In the records below, count the lines that have "прикрасами" and answer with the number alone.

[Data entries]
+++
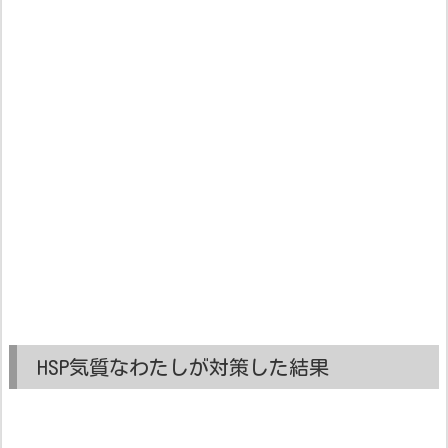
HSP気質なわたしが対策した結果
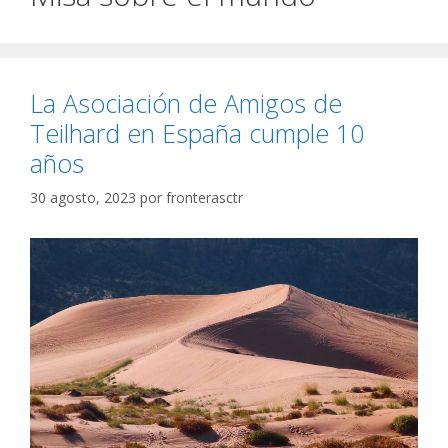
La Asociación de Amigos de
Teilhard en España cumple 10
años
30 agosto, 2023
por
fronterasctr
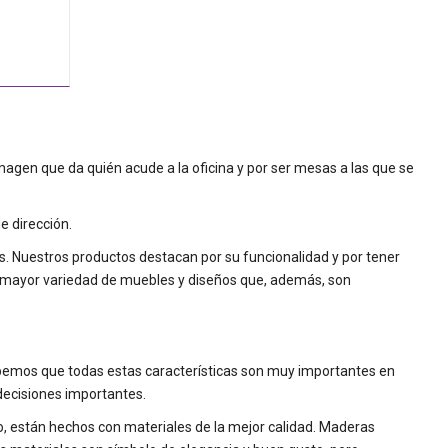
imagen que da quién acude a la oficina y por ser mesas a las que se
e dirección.
. Nuestros productos destacan por su funcionalidad y por tener
a mayor variedad de muebles y diseños que, además, son
Sabemos que todas estas características son muy importantes en
decisiones importantes.
o, están hechos con materiales de la mejor calidad. Maderas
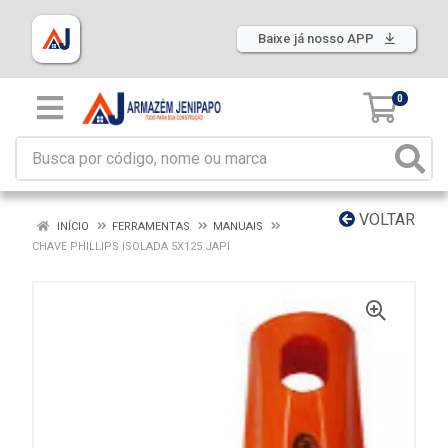
Baixe já nosso APP
0
VOLTAR
INÍCIO
FERRAMENTAS
MANUAIS
CHAVE PHILLIPS ISOLADA 5X125 JAPI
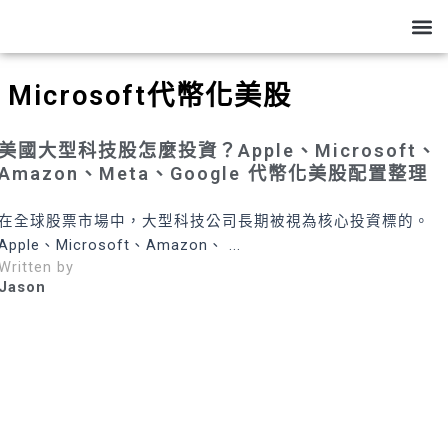
跳
M
關於我
部落格
幣圈風險
生活分享
至
主
要
Microsoft代幣化美股
內
容
美國大型科技股怎麼投資？Apple、Microsoft、
Amazon、Meta、Google 代幣化美股配置整理
在全球股票市場中，大型科技公司長期被視為核心投資標的。
Apple、Microsoft、Amazon、 ...
Written by
Jason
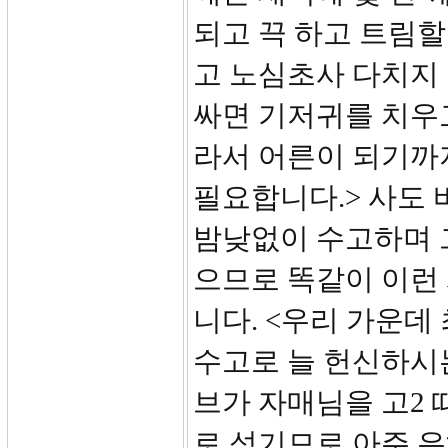
되고 끅 하고 트림할
고 노심초사 다치지 
싸면 기저귀를 치우고
라서 어른이 되기까
필요합니다.> 사도
밤낮없이 수고하며 
으므로 똑같이 이런
니다. <우리 가운데
수고로 늘 헌신하시
브가 자매님을 고2
로 섬기므로 아주 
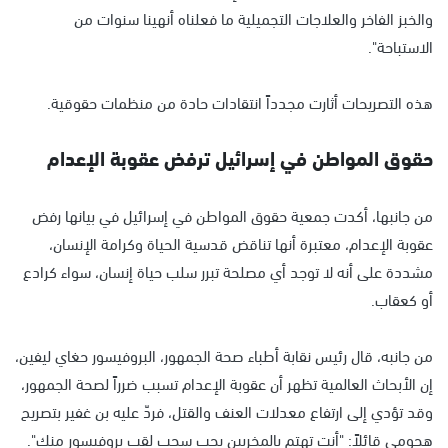
والخبز الفاخر والعلاجات التجميلية ما فعلناه أنهينا سنوات من
الاستباحة".
هذه التصريحات أثارت مجدداً انتقادات حادة من منظمات حقوقية.
حقوق المواطن في إسرائيل ترفض عقوبة الإعدام
من جانبها، أكدت جمعية حقوق المواطن في إسرائيل في بيانها رفض
عقوبة الإعدام، معتبرة أنها تناقض قدسية الحياة وكرامة الإنسان،
مشددة على أنه لا توجد أي مصلحة تبرر سلب حياة إنسان، سواء كرادع
أو كعقاب.
من جانبه، قال رئيس نقابة أطباء صحة الجمهور، البروفيسور حغاي ليفين،
إن الأبحاث العالمية تظهر أن عقوبة الإعدام تسبب ضرراً لصحة الجمهور،
وقد تؤدي إلى ارتفاع معدلات العنف والقتل، فردّ عليه بن غفير بتصريح
هجومي قائلاً: "أنت تهتم بالمخربين يجب سحب لقب بروفيسور منك".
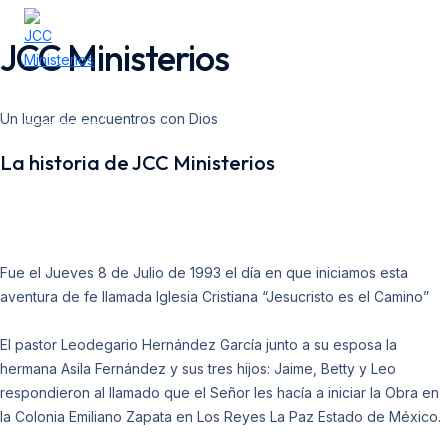
Ir
Main
Menu
al
JCC Ministerios
contenido
Un lugar de encuentros con Dios
La historia de JCC Ministerios
Fue el Jueves 8 de Julio de 1993 el día en que iniciamos esta
aventura de fe llamada Iglesia Cristiana “Jesucristo es el Camino”
El pastor Leodegario Hernández García junto a su esposa la
hermana Asila Fernández y sus tres hijos: Jaime, Betty y Leo
respondieron al llamado que el Señor les hacía a iniciar la Obra en
la Colonia Emiliano Zapata en Los Reyes La Paz Estado de México.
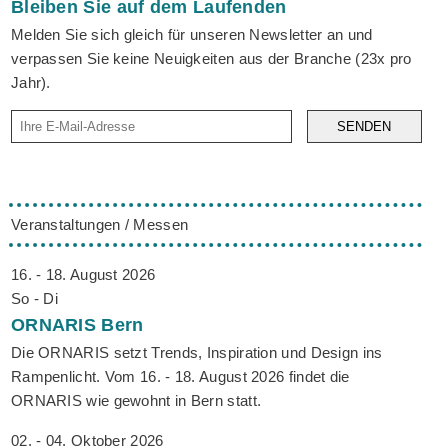
Bleiben Sie auf dem Laufenden
Melden Sie sich gleich für unseren Newsletter an und
verpassen Sie keine Neuigkeiten aus der Branche (23x pro
Jahr).
SENDEN
Veranstaltungen / Messen
16. - 18. August 2026
So - Di
ORNARIS
Bern
Die ORNARIS setzt Trends, Inspiration und Design ins
Rampenlicht. Vom 16. - 18. August 2026 findet die
ORNARIS wie gewohnt in Bern statt.
02. - 04. Oktober 2026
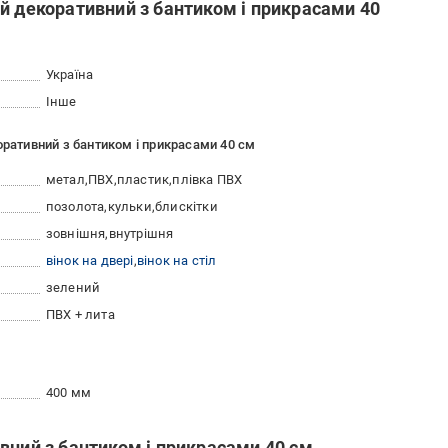
й декоративний з бантиком і прикрасами 40
Україна
Інше
оративний з бантиком і прикрасами 40 см
метал
ПВХ
пластик
плівка ПВХ
позолота
кульки
блискітки
зовнішня
внутрішня
вінок на двері
вінок на стіл
зелений
ПВХ + лита
400 мм
вний з бантиком і прикрасами 40 см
+++
= Completed exercise =
3